§ **Exercise directions**
Can you restate the records below word for word?

[[ Data extract open ]]

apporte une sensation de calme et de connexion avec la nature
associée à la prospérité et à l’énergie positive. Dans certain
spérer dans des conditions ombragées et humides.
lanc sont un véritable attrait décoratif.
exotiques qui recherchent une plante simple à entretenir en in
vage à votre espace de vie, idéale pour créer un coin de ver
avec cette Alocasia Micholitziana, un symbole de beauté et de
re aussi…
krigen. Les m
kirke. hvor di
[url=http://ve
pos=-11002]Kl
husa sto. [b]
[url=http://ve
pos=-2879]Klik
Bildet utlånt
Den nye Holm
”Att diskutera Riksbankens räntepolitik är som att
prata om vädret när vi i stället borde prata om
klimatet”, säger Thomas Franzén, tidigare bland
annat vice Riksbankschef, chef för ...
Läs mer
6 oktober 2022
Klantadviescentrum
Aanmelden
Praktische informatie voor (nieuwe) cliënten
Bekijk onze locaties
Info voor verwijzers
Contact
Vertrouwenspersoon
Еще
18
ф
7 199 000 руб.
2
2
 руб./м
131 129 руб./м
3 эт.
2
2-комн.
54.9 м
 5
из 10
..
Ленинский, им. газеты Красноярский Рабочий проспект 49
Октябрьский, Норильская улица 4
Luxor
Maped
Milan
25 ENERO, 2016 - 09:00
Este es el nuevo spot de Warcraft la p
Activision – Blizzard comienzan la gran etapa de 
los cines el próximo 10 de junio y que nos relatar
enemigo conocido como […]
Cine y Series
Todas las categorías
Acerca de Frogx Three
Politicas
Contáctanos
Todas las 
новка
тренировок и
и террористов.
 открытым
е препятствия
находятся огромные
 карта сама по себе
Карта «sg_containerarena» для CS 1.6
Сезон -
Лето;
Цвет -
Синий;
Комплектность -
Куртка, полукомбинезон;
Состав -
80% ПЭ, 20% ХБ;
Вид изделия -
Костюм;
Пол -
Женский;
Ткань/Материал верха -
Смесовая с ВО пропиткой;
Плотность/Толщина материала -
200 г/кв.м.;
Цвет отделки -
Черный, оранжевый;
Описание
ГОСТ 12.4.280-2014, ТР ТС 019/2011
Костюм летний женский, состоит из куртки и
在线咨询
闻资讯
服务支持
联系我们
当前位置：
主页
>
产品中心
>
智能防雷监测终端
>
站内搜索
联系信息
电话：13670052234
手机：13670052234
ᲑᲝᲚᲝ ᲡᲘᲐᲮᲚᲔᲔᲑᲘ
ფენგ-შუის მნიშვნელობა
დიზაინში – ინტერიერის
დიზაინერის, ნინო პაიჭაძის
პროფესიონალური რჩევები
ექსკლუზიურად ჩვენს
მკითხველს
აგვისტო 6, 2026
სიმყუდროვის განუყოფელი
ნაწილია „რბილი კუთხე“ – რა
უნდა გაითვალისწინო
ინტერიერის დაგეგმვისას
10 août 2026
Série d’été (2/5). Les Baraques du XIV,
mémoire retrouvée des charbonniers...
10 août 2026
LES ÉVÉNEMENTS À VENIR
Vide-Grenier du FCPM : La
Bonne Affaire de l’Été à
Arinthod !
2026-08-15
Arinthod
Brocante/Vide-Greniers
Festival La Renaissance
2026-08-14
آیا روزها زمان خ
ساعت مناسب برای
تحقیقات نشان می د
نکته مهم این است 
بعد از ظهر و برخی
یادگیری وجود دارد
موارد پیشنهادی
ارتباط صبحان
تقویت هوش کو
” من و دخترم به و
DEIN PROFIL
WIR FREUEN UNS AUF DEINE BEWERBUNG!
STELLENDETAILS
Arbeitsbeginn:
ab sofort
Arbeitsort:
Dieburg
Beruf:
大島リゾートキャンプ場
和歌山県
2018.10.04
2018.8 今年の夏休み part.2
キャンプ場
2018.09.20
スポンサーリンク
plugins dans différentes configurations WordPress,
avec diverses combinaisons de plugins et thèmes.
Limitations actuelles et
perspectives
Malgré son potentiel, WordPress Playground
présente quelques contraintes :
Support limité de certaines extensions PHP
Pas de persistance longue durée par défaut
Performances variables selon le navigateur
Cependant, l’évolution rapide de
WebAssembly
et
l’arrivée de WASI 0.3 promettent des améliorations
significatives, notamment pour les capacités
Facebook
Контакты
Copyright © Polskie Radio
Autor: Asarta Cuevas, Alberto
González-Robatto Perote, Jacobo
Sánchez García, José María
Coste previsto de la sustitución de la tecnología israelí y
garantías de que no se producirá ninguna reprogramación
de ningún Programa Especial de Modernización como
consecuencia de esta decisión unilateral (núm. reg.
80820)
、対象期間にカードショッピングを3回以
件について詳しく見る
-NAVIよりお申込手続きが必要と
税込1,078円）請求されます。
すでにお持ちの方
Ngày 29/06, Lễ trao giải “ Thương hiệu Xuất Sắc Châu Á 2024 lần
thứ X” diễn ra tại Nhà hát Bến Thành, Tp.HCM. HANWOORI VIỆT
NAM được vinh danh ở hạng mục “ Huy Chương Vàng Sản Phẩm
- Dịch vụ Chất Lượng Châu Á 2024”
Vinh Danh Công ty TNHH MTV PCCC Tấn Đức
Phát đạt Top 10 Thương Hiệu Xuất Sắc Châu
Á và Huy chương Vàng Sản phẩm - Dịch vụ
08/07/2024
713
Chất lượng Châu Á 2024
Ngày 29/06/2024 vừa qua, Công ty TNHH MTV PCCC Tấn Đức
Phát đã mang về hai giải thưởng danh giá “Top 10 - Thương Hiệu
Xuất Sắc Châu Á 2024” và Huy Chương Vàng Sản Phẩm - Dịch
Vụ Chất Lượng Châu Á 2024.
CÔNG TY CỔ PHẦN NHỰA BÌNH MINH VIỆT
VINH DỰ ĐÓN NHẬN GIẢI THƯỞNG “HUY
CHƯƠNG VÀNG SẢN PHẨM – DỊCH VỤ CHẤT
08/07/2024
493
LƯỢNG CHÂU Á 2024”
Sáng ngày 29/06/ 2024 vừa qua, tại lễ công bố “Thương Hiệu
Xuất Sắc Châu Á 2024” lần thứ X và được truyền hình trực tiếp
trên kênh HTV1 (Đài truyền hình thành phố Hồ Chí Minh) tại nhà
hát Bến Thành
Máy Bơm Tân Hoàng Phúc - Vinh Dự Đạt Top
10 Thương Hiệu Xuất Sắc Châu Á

[[ Data extract closed ]]

§ **Problem solution**
apporte une sensation de calme et de connexion avec la nature
associée à la prospérité et à l’énergie positive. Dans certain
spérer dans des conditions ombragées et humides.
lanc sont un véritable attrait décoratif.
exotiques qui recherchent une plante simple à entretenir en in
vage à votre espace de vie, idéale pour créer un coin de ver
avec cette Alocasia Micholitziana, un symbole de beauté et de
re aussi…
krigen. Les m
kirke. hvor di
[url=http://ve
pos=-11002]Kl
husa sto. [b]
[url=http://ve
pos=-2879]Klik
Bildet utlånt
Den nye Holm
”Att diskutera Riksbankens räntepolitik är som att
prata om vädret när vi i stället borde prata om
klimatet”, säger Thomas Franzén, tidigare bland
annat vice Riksbankschef, chef för ...
Läs mer
6 oktober 2022
Klantadviescentrum
Aanmelden
Praktische informatie voor (nieuwe) cliënten
Bekijk onze locaties
Info voor verwijzers
Contact
Vertrouwenspersoon
Еще
18
ф
7 199 000 руб.
2
2
 руб./м
131 129 руб./м
3 эт.
2
2-комн.
54.9 м
 5
из 10
..
Ленинский, им. газеты Красноярский Рабочий проспект 49
Октябрьский, Норильская улица 4
Luxor
Maped
Milan
25 ENERO, 2016 - 09:00
Este es el nuevo spot de Warcraft la p
Activision – Blizzard comienzan la gran etapa de 
los cines el próximo 10 de junio y que nos relatar
enemigo conocido como […]
Cine y Series
Todas las categorías
Acerca de Frogx Three
Politicas
Contáctanos
Todas las 
новка
тренировок и
и террористов.
 открытым
е препятствия
находятся огромные
 карта сама по себе
Карта «sg_containerarena» для CS 1.6
Сезон -
Лето;
Цвет -
Синий;
Комплектность -
Куртка, полукомбинезон;
Состав -
80% ПЭ, 20% ХБ;
Вид изделия -
Костюм;
Пол -
Женский;
Ткань/Материал верха -
Смесовая с ВО пропиткой;
Плотность/Толщина материала -
200 г/кв.м.;
Цвет отделки -
Черный, оранжевый;
Описание
ГОСТ 12.4.280-2014, ТР ТС 019/2011
Костюм летний женский, состоит из куртки и
在线咨询
闻资讯
服务支持
联系我们
当前位置：
主页
>
产品中心
>
智能防雷监测终端
>
站内搜索
联系信息
电话：13670052234
手机：13670052234
ᲑᲝᲚᲝ ᲡᲘᲐᲮᲚᲔᲔᲑᲘ
ფენგ-შუის მნიშვნელობა
დიზაინში – ინტერიერის
დიზაინერის, ნინო პაიჭაძის
პროფესიონალური რჩევები
ექსკლუზიურად ჩვენს
მკითხველს
აგვისტო 6, 2026
სიმყუდროვის განუყოფელი
ნაწილია „რბილი კუთხე“ – რა
უნდა გაითვალისწინო
ინტერიერის დაგეგმვისას
10 août 2026
Série d’été (2/5). Les Baraques du XIV,
mémoire retrouvée des charbonniers...
10 août 2026
LES ÉVÉNEMENTS À VENIR
Vide-Grenier du FCPM : La
Bonne Affaire de l’Été à
Arinthod !
2026-08-15
Arinthod
Brocante/Vide-Greniers
Festival La Renaissance
2026-08-14
آیا روزها زمان خ
ساعت مناسب برای
تحقیقات نشان می د
نکته مهم این است 
بعد از ظهر و برخی
یادگیری وجود دارد
موارد پیشنهادی
ارتباط صبحان
تقویت هوش کو
” من و دخترم به و
DEIN PROFIL
WIR FREUEN UNS AUF DEINE BEWERBUNG!
STELLENDETAILS
Arbeitsbeginn:
ab sofort
Arbeitsort:
Dieburg
Beruf:
大島リゾートキャンプ場
和歌山県
2018.10.04
2018.8 今年の夏休み part.2
キャンプ場
2018.09.20
スポンサーリンク
plugins dans différentes configurations WordPress,
avec diverses combinaisons de plugins et thèmes.
Limitations actuelles et
perspectives
Malgré son potentiel, WordPress Playground
présente quelques contraintes :
Support limité de certaines extensions PHP
Pas de persistance longue durée par défaut
Performances variables selon le navigateur
Cependant, l’évolution rapide de
WebAssembly
et
l’arrivée de WASI 0.3 promettent des améliorations
significatives, notamment pour les capacités
Facebook
Контакты
Copyright © Polskie Radio
Autor: Asarta Cuevas, Alberto
González-Robatto Perote, Jacobo
Sánchez García, José María
Coste previsto de la sustitución de la tecnología israelí y
garantías de que no se producirá ninguna reprogramación
de ningún Programa Especial de Modernización como
consecuencia de esta decisión unilateral (núm. reg.
80820)
、対象期間にカードショッピングを3回以
件について詳しく見る
-NAVIよりお申込手続きが必要と
税込1,078円）請求されます。
すでにお持ちの方
Ngày 29/06, Lễ trao giải “ Thương hiệu Xuất Sắc Châu Á 2024 lần
thứ X” diễn ra tại Nhà hát Bến Thành, Tp.HCM. HANWOORI VIỆT
NAM được vinh danh ở hạng mục “ Huy Chương Vàng Sản Phẩm
- Dịch vụ Chất Lượng Châu Á 2024”
Vinh Danh Công ty TNHH MTV PCCC Tấn Đức
Phát đạt Top 10 Thương Hiệu Xuất Sắc Châu
Á và Huy chương Vàng Sản phẩm - Dịch vụ
08/07/2024
713
Chất lượng Châu Á 2024
Ngày 29/06/2024 vừa qua, Công ty TNHH MTV PCCC Tấn Đức
Phát đã mang về hai giải thưởng danh giá “Top 10 - Thương Hiệu
Xuất Sắc Châu Á 2024” và Huy Chương Vàng Sản Phẩm - Dịch
Vụ Chất Lượng Châu Á 2024.
CÔNG TY CỔ PHẦN NHỰA BÌNH MINH VIỆT
VINH DỰ ĐÓN NHẬN GIẢI THƯỞNG “HUY
CHƯƠNG VÀNG SẢN PHẨM – DỊCH VỤ CHẤT
08/07/2024
493
LƯỢNG CHÂU Á 2024”
Sáng ngày 29/06/ 2024 vừa qua, tại lễ công bố “Thương Hiệu
Xuất Sắc Châu Á 2024” lần thứ X và được truyền hình trực tiếp
trên kênh HTV1 (Đài truyền hình thành phố Hồ Chí Minh) tại nhà
hát Bến Thành
Máy Bơm Tân Hoàng Phúc - Vinh Dự Đạt Top
10 Thương Hiệu Xuất Sắc Châu Á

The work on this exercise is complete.